- **Work task**
Every line containing the string "stato" should be returned from the records.
Input material section start
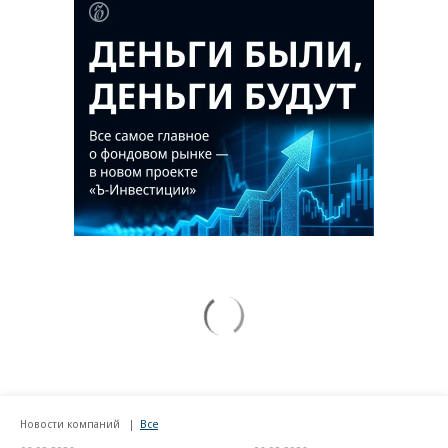
Новости компаний
Все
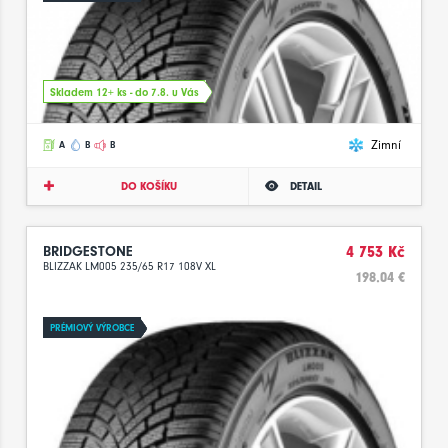
Skladem 12+ ks - do 7.8. u Vás
Zimní
A
B
B
DO KOŠÍKU
DETAIL
BRIDGESTONE
4 753 Kč
BLIZZAK LM005 235/65 R17 108V XL
198.04 €
PRÉMIOVÝ VÝROBCE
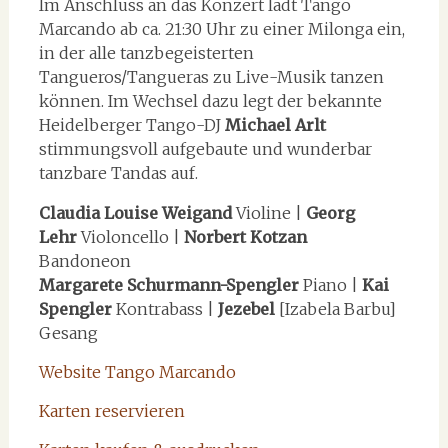
Im Anschluss an das Konzert lädt Tango
Marcando ab ca. 21:30 Uhr zu einer Milonga ein,
in der alle tanzbegeisterten
Tangueros/Tangueras zu Live-Musik tanzen
können. Im Wechsel dazu legt der bekannte
Heidelberger Tango-DJ
Michael Arlt
stimmungsvoll aufgebaute und wunderbar
tanzbare Tandas auf.
Claudia Louise Weigand
Violine |
Georg
Lehr
Violoncello |
Norbert Kotzan
Bandoneon
Margarete Schurmann-Spengler
Piano |
Kai
Spengler
Kontrabass |
Jezebel
[Izabela Barbu]
Gesang
Website Tango Marcando
Karten reservieren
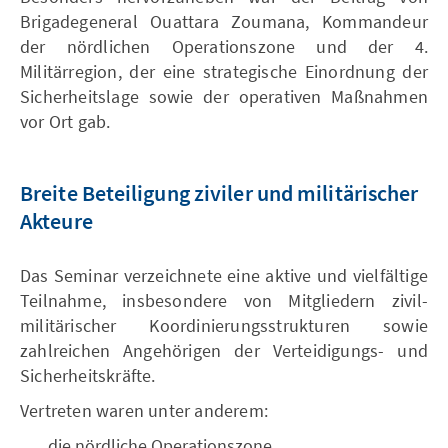
Brigadegeneral Ouattara Zoumana, Kommandeur
der nördlichen Operationszone und der 4.
Militärregion, der eine strategische Einordnung der
Sicherheitslage sowie der operativen Maßnahmen
vor Ort gab.
Breite Beteiligung ziviler und militärischer
Akteure
Das Seminar verzeichnete eine aktive und vielfältige
Teilnahme, insbesondere von Mitgliedern zivil-
militärischer Koordinierungsstrukturen sowie
zahlreichen Angehörigen der Verteidigungs- und
Sicherheitskräfte.
Vertreten waren unter anderem:
die nördliche Operationszone,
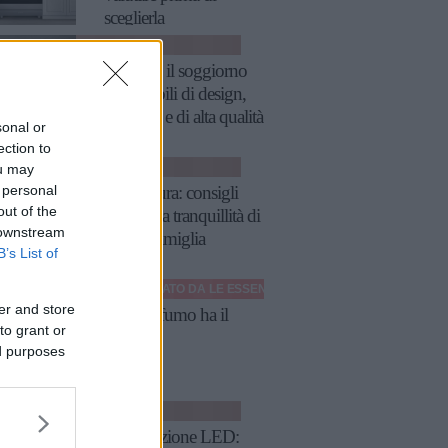
sceglierla
ARREDARE
Arredare il soggiorno
con mobili di design,
moderni e di alta qualità
sonal or
ection to
CASA
ou may
 personal
Casa sicura: consigli
out of the
utili per la tranquillità di
 downstream
tutta la famiglia
B’s List of
SPONSORIZZATO DA
LE ESSENZE DI ELDA
er and store
Che profumo ha il
to grant or
Natale?
ed purposes
ARREDARE
Illuminazione LED:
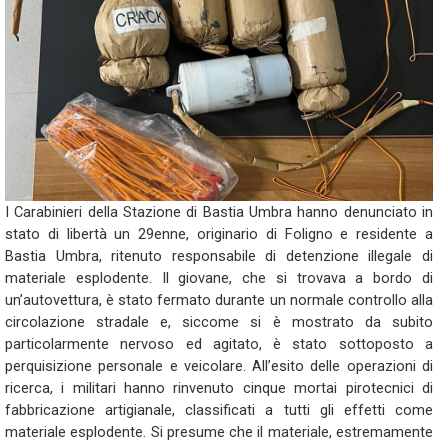
I Carabinieri della Stazione di Bastia Umbra hanno denunciato in
stato di libertà un 29enne, originario di Foligno e residente a
Bastia Umbra, ritenuto responsabile di detenzione illegale di
materiale esplodente. Il giovane, che si trovava a bordo di
un’autovettura, è stato fermato durante un normale controllo alla
circolazione stradale e, siccome si è mostrato da subito
particolarmente nervoso ed agitato, è stato sottoposto a
perquisizione personale e veicolare. All’esito delle operazioni di
ricerca, i militari hanno rinvenuto cinque mortai pirotecnici di
fabbricazione artigianale, classificati a tutti gli effetti come
materiale esplodente. Si presume che il materiale, estremamente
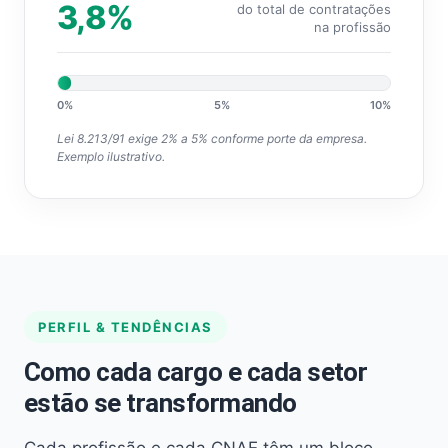
3,8%
do total de contratações
na profissão
0%
5%
10%
Lei 8.213/91 exige 2% a 5% conforme porte da empresa.
Exemplo ilustrativo.
PERFIL & TENDÊNCIAS
Como cada cargo e cada setor
estão se transformando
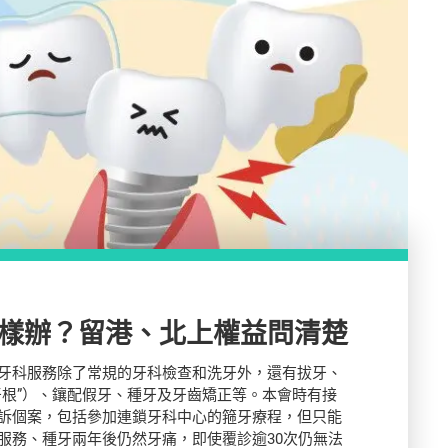
樣辦？留港、北上權益問清楚
牙科服務除了常規的牙科檢查和洗牙外，還有拔牙、
牙根”）、鑲配假牙、種牙及牙齒矯正等。本會時有接
訴個案，包括參加連鎖牙科中心的箍牙療程，但只能
服務、種牙兩年後仍然牙痛，即使覆診逾30次仍無法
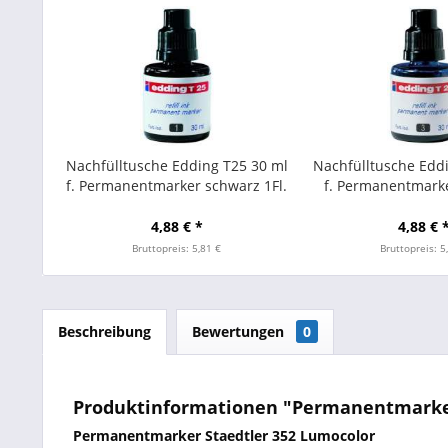
Nachfülltusche Edding T25 30 ml
Nachfülltusche Edd
f. Permanentmarker schwarz 1Fl.
f. Permanentmarke
4,88 € *
4,88 € 
Bruttopreis: 5,81 €
Bruttopreis: 5
Beschreibung
Bewertungen
0
Produktinformationen "Permanentmarker
Permanentmarker Staedtler 352
Lumocolor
Input material section end
- **Solution to the exercise**
stato di libertà un 29enne, originario di Foligno e residente a
un’autovettura, è stato fermato durante un normale controllo alla
particolarmente nervoso ed agitato, è stato sottoposto a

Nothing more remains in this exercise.